Source linked

Iteration inverse et S=256 Fix FP8 Attention's P-Collapse

Les zéros d'itération KV à l'avant produisent 3 à 10 fois plus de valeurs softmax dans l'attention de FP8 ; un seuil de forme fermée prédit l'effondrement, et l'ordre inverse plus S=2^8 élimine complètement le sous-flow.

flashattention 3flashattention 4fp8attention mechanismslarge language modelsprecision optimization

Forward KV iteration in FP8 attention silently zeros out a measurable fraction of softmax probabilities. A new analysis from arXiv:2606.06521 pins down exactly how many: under the Attention Sink phenomenon, non-sink P values underflow to zero at a rate given by $\Phi(\Delta + \delta_k - 6.93 - \ln S)$, where $S$ is the static scaling factor before casting P to FP8. When $S=256$, that fraction drops to zero—reverse iteration guarantees it.
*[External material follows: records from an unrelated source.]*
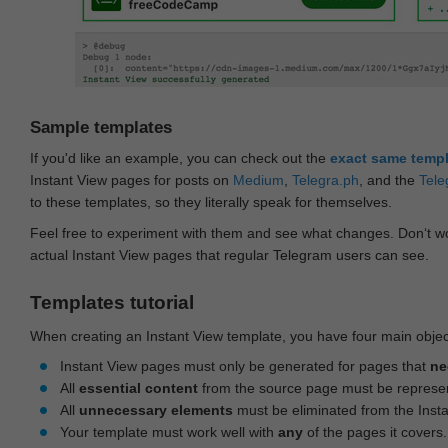
Sample templates
If you'd like an example, you can check out the
exact same temp
Instant View pages for posts on
Medium
,
Telegra.ph
, and the
Tele
to these templates, so they literally speak for themselves.
Feel free to experiment with them and see what changes. Don‘t wo
actual Instant View pages that regular Telegram users can see.
Templates tutorial
When creating an Instant View template, you have four main objec
Instant View pages must only be generated for pages that
ne
All
essential content
from the source page must be represe
All
unnecessary elements
must be eliminated from the Inst
Your template must work well with
any
of the pages it covers.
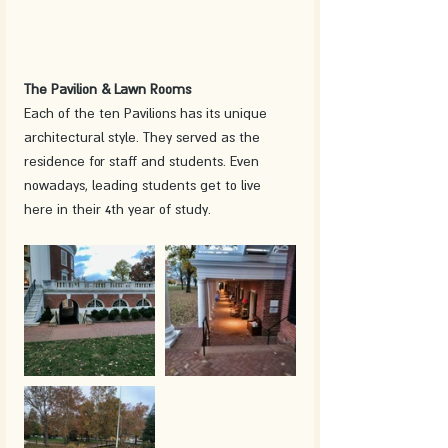
The Pavilion & Lawn Rooms
Each of the ten Pavilions has its unique 
architectural style. They served as the 
residence for staff and students. Even 
nowadays, leading students get to live 
here in their 4th year of study. 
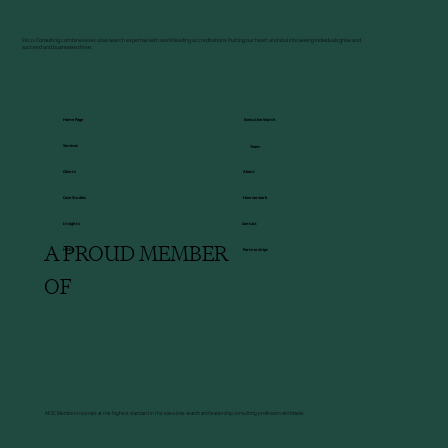
Fitco-Consulting combines executive search expertise with world leading accreditations. Putting our heart and soul into seeing individuals grow and
succeed and businesses thrive.
Executive Search
Home Page
Services
Team
About
Clients
How we work
Case Studies
Insights
Contact
A PROUD MEMBER
HBDI
Partnerships
OF
AESC Members operate at the highest standard in the executive search and leadership consulting profession worldwide.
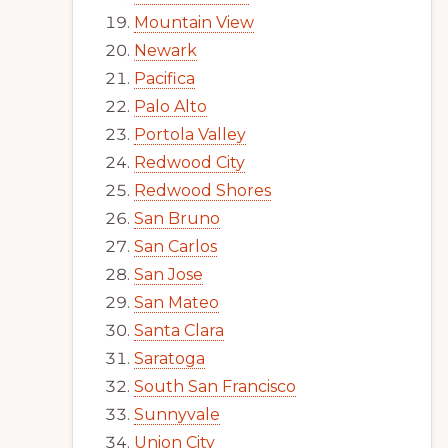
Mountain View
Newark
Pacifica
Palo Alto
Portola Valley
Redwood City
Redwood Shores
San Bruno
San Carlos
San Jose
San Mateo
Santa Clara
Saratoga
South San Francisco
Sunnyvale
Union City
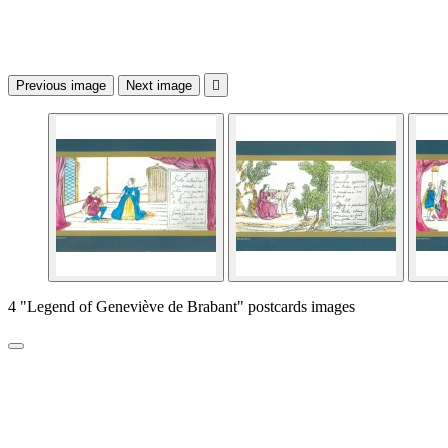
Previous image
Next image

4 "Legend of Geneviève de Brabant" postcards images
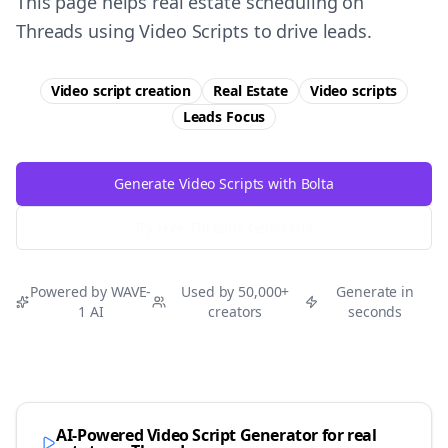
This page helps real estate scheduling on
Threads using Video Scripts to drive leads.
Video script creation
Real Estate
Video scripts
Leads
Focus
Generate Video Scripts with Bolta
Try Free
Threads
Generator
Powered by WAVE-
Used by 50,000+
Generate in
1 AI
creators
seconds
AI-Powered Video Script Generator for
real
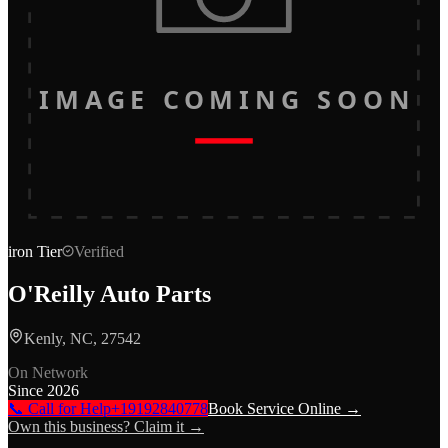
IMAGE COMING SOON
iron
Tier
Verified
O'Reilly Auto Parts
Kenly, NC, 27542
On Network
Since
2026
📞 Call for Help
+19192840778
Book Service Online →
Own this business? Claim it →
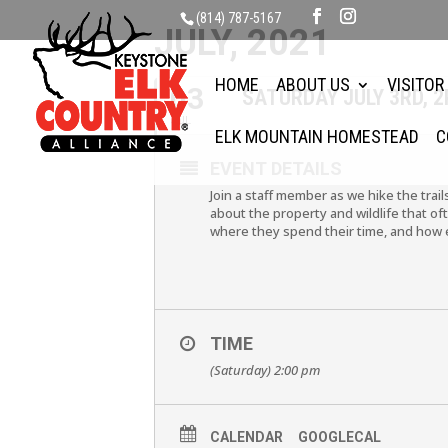
(814) 787-5167
JULY, 2021
HOME
ABOUT US
VISITOR
03
SATURDAY JULY 3RD, 
JUL
ELK MOUNTAIN HOMESTEAD
C
EVENT DETAILS
Join a staff member as we hike the trai
about the property and wildlife that oft
where they spend their time, and how 
TIME
(Saturday) 2:00 pm
CALENDAR
GOOGLECAL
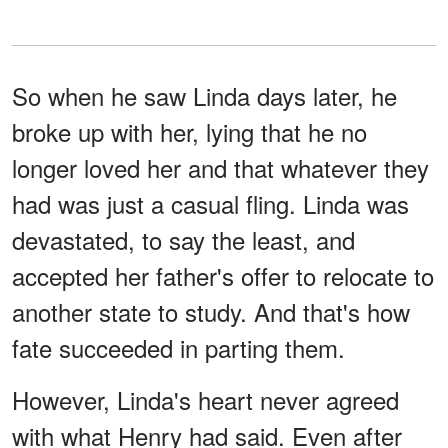
So when he saw Linda days later, he
broke up with her, lying that he no
longer loved her and that whatever they
had was just a casual fling. Linda was
devastated, to say the least, and
accepted her father's offer to relocate to
another state to study. And that's how
fate succeeded in parting them.
However, Linda's heart never agreed
with what Henry had said. Even after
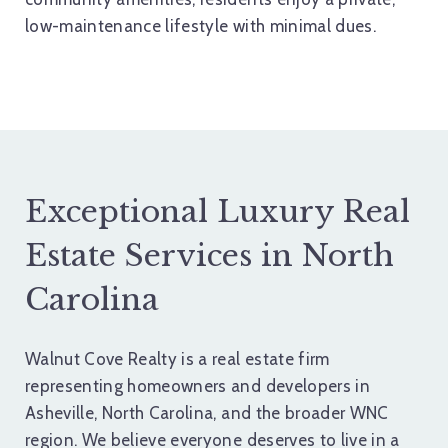
low-maintenance lifestyle with minimal dues.
Exceptional Luxury Real
Estate Services in North
Carolina
Walnut Cove Realty is a real estate firm
representing homeowners and developers in
Asheville, North Carolina, and the broader WNC
region. We believe everyone deserves to live in a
Why Forward Iteration Breaks P and Reverse Fixes It

Softmax output is cast from FP32 to E4M3 before the $P \times V$ multiply. The 3-bit mantissa can't represent small probabilities, but the damage depends on iteration order. Forward iteration lets sink tokens dominate the score maximum, pushing non-sink values below the FP8 minimum representable number. The paper shows that shift $\delta_k \approx 1$ for $k_{\text{sink}}=4$—the expected within-sink-block score maximum—pushes the underflow threshold just enough to cause collapse. Reverse iteration flips the order: later tokens benefit from earlier sink-induced calibration, and combined with $S=256$ you get a zero-underflow guarantee.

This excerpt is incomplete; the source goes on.